## Goal of the exercise
Faithfully repeat each entry below, minus the pictures.

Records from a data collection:
######

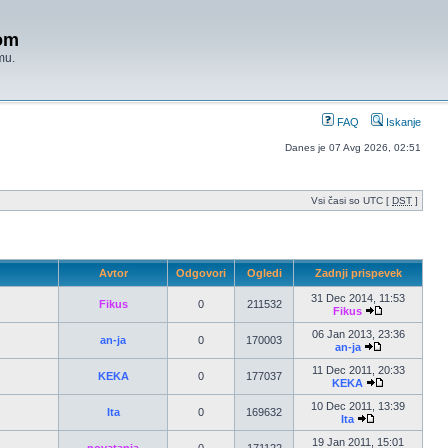
om
mu.
FAQ
Iskanje
Danes je 07 Avg 2026, 02:51
Vsi časi so UTC [
DST
]
Avtor
Odgovori
Ogledi
Zadnji prispevek
31 Dec 2014, 11:53
Fikus
0
211532
Fikus
06 Jan 2013, 23:36
an-ja
0
170003
an-ja
11 Dec 2011, 20:33
KEKA
0
177037
KEKA
10 Dec 2011, 13:39
Ita
0
169632
Ita
19 Jan 2011, 15:01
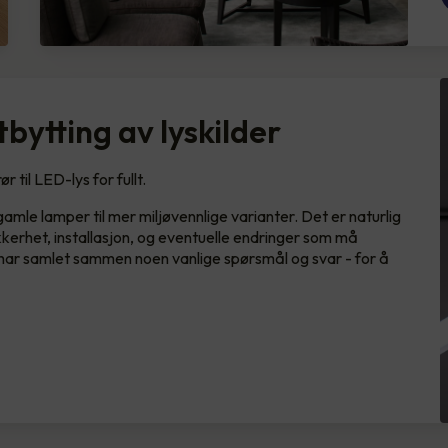
bytting av lyskilder
 til LED-lys for fullt.
mle lamper til mer miljøvennlige varianter. Det er naturlig
kkerhet, installasjon, og eventuelle endringer som må
y har samlet sammen noen vanlige spørsmål og svar - for å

######

## Response area
om
mu.
FAQ
Iskanje
Danes je 07 Avg 2026, 02:51
Vsi časi so UTC [
DST
]
Avtor
Odgovori
Ogledi
Zadnji prispevek
31 Dec 2014, 11:53
Fikus
0
211532
Fikus
06 Jan 2013, 23:36
an-ja
0
170003
an-ja
11 Dec 2011, 20:33
KEKA
0
177037
KEKA
10 Dec 2011, 13:39
Ita
0
169632
Ita
19 Jan 2011, 15:01
bytting av lyskilder
 til LED-lys for fullt.
mle lamper til mer miljøvennlige varianter. Det er naturlig
kkerhet, installasjon, og eventuelle endringer som må
y har samlet sammen noen vanlige spørsmål og svar - for å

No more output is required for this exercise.